### TRY IT
Exact wording is required: give all the records again, minus the pictures.

[Start of section]

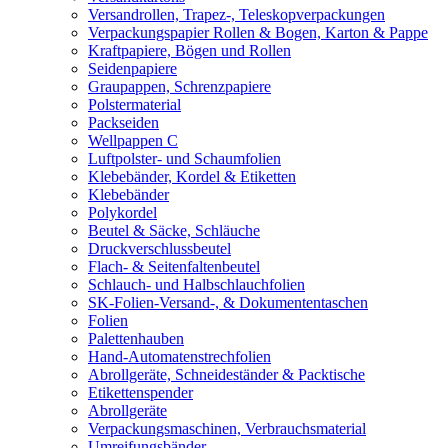
Versandrollen, Trapez-, Teleskopverpackungen
Verpackungspapier Rollen & Bogen, Karton & Pappe
Kraftpapiere, Bögen und Rollen
Seidenpapiere
Graupappen, Schrenzpapiere
Polstermaterial
Packseiden
Wellpappen C
Luftpolster- und Schaumfolien
Klebebänder, Kordel & Etiketten
Klebebänder
Polykordel
Beutel & Säcke, Schläuche
Druckverschlussbeutel
Flach- & Seitenfaltenbeutel
Schlauch- und Halbschlauchfolien
SK-Folien-Versand-, & Dokumententaschen
Folien
Palettenhauben
Hand-Automatenstrechfolien
Abrollgeräte, Schneideständer & Packtische
Etikettenspender
Abrollgeräte
Verpackungsmaschinen, Verbrauchsmaterial
Umreifungsbänder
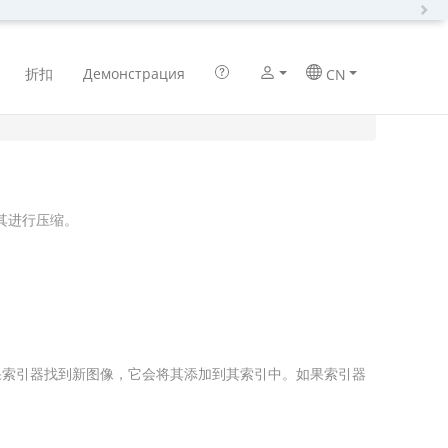
N
折扣
Демонстрация
CN
其进行压缩。
果索引器找到新图像，它会将其添加到其索引中。如果索引器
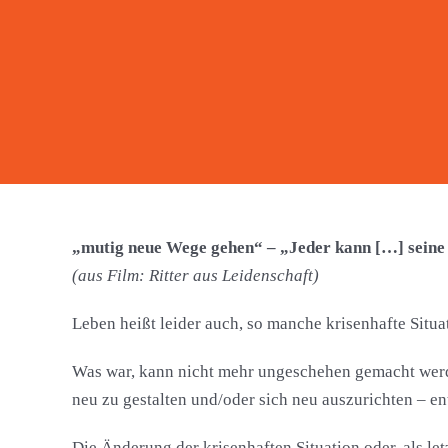
„mutig neue Wege gehen“ – „Jeder kann […] seine
(aus Film: Ritter aus Leidenschaft)
Leben heißt leider auch, so manche krisenhafte Situ
Was war, kann nicht mehr ungeschehen gemacht werd
neu zu gestalten und/oder sich neu auszurichten – en
Die Änderung der krisenhaften Situation oder, als let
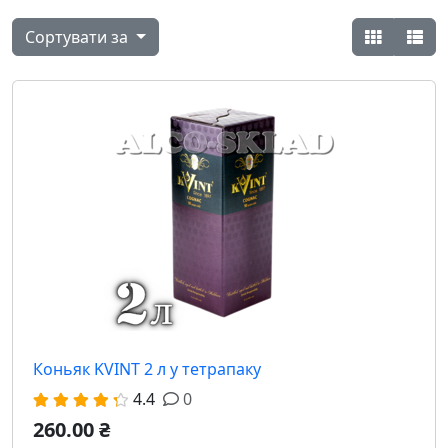
Сортувати за
Коньяк KVINT 2 л у тетрапаку
4.4
0
260.00 ₴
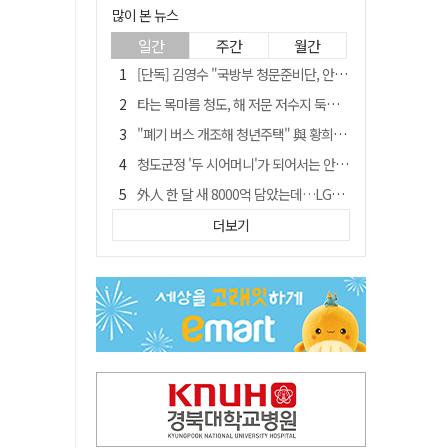
많이 본 뉴스
일간
주간
월간
[단독] 김영수 "국방부 청문준비단, 안규백 탈영 알고있었다"
타는 목마름 청도, 해 저문 저수지 둑에 군수가 서 있었다
"폐기 버스 개조해 청년주택" 與 황희…'딸 학비는 年 4200만원'
청도군정 '두 시어머니'가 되어서는 안된다
外人 한 달 새 8000억 담았는데…LG이노텍 목표주가는 왜 엇갈릴까
임시휴업 들어갔던 홈플러스 영주점, 7일 영업 재개…지하 1층만 운영
더보기
신세계사이먼, 대구 아울렛 토지매매 계약 체결… 사업 본궤도
SK하이닉스, 주당 375원 분기 배당 공시…"3분기 중 주주환원 방안 확정"
이의준 전 경북도 새마을봉사과장, 제28대 울릉군 부군수 취임
"상법개정해도 주주가 '봉'"…하이닉스 솔리다임 상장설에 술렁[개미와글와글]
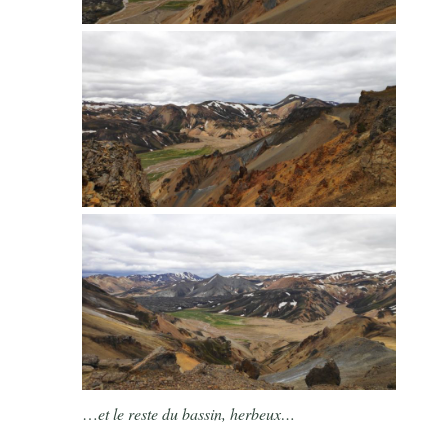
…
et le reste du bassin, herbeux…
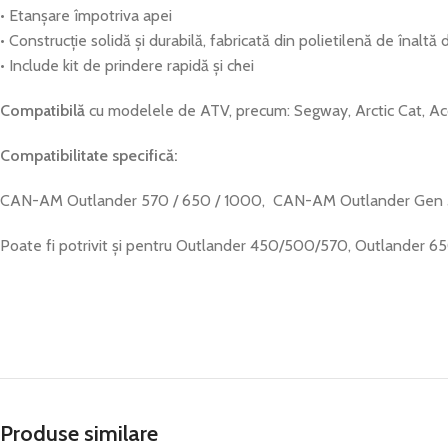
• Etanșare împotriva apei
• Construcție solidă și durabilă, fabricată din polietilenă de înal
• Include kit de prindere rapidă și chei
Compatibilă
cu modelele de ATV, precum: Segway, Arctic Cat, Acc
Compatibilitate specifică:
CAN-AM Outlander 570 / 650 / 1000, CAN-AM Outlander Gen 
Poate fi potrivit și pentru Outlander 450/500/570, Outland
Produse similare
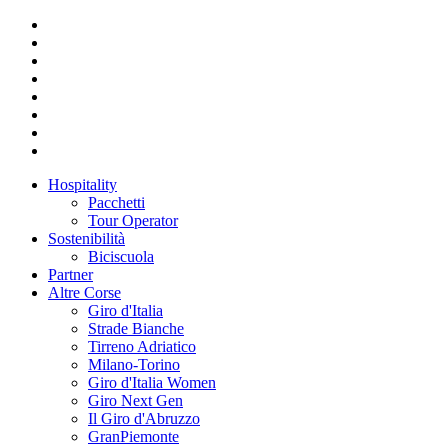
Hospitality
Pacchetti
Tour Operator
Sostenibilità
Biciscuola
Partner
Altre Corse
Giro d'Italia
Strade Bianche
Tirreno Adriatico
Milano-Torino
Giro d'Italia Women
Giro Next Gen
Il Giro d'Abruzzo
GranPiemonte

[End of section]

### EXERCISE RESPONSE
Versandrollen, Trapez-, Teleskopverpackungen
Verpackungspapier Rollen & Bogen, Karton & Pappe
Kraftpapiere, Bögen und Rollen
Seidenpapiere
Graupappen, Schrenzpapiere
Polstermaterial
Packseiden
Wellpappen C
Luftpolster- und Schaumfolien
Klebebänder, Kordel & Etiketten
Klebebänder
Polykordel
Beutel & Säcke, Schläuche
Druckverschlussbeutel
Flach- & Seitenfaltenbeutel
Schlauch- und Halbschlauchfolien
SK-Folien-Versand-, & Dokumententaschen
Folien
Palettenhauben
Hand-Automatenstrechfolien
Abrollgeräte, Schneideständer & Packtische
Etikettenspender
Abrollgeräte
Verpackungsmaschinen, Verbrauchsmaterial
Umreifungsbänder
N
折扣
Демонстрация
CN
其进行压缩。
果索引器找到新图像，它会将其添加到其索引中。如果索引器
„mutig neue Wege gehen“ – „Jeder kann […] seine
(aus Film: Ritter aus Leidenschaft)
Leben heißt leider auch, so manche krisenhafte Situ
Was war, kann nicht mehr ungeschehen gemacht werd
neu zu gestalten und/oder sich neu auszurichten – en
Die Änderung der krisenhaften Situation oder, als let
Сортувати за
Коньяк KVINT 2 л у тетрапаку
4.4
0
260.00 ₴
많이 본 뉴스
일간
주간
월간
[단독] 김영수 "국방부 청문준비단, 안규백 탈영 알고있었다"
타는 목마름 청도, 해 저문 저수지 둑에 군수가 서 있었다
"폐기 버스 개조해 청년주택" 與 황희…'딸 학비는 年 4200만원'
청도군정 '두 시어머니'가 되어서는 안된다
外人 한 달 새 8000억 담았는데…LG이노텍 목표주가는 왜 엇갈릴까
임시휴업 들어갔던 홈플러스 영주점, 7일 영업 재개…지하 1층만 운영
더보기
신세계사이먼, 대구 아울렛 토지매매 계약 체결… 사업 본궤도
SK하이닉스, 주당 375원 분기 배당 공시…"3분기 중 주주환원 방안 확정"
이의준 전 경북도 새마을봉사과장, 제28대 울릉군 부군수 취임
"상법개정해도 주주가 '봉'"…하이닉스 솔리다임 상장설에 술렁[개미와글와글]
…
et le reste du bassin, herbeux…
• Etanșare împotriva apei
• Construcție solidă și durabilă, fabricată din polietilenă de înal
• Include kit de prindere rapidă și chei
Compatibilă
cu modelele de ATV, precum: Segway, Arctic Cat, Acc
Compatibilitate specifică:
CAN-AM Outlander 570 / 650 / 1000, CAN-AM Outlander Gen 
Poate fi potrivit și pentru Outlander 450/500/570, Outland
Produse similare
Hospitality
Pacchetti
Tour Operator
Sostenibilità
Biciscuola
Partner
Altre Corse
Giro d'Italia
Strade Bianche
Tirreno Adriatico
Milano-Torino
Giro d'Italia Women
Giro Next Gen
Il Giro d'Abruzzo
GranPiemonte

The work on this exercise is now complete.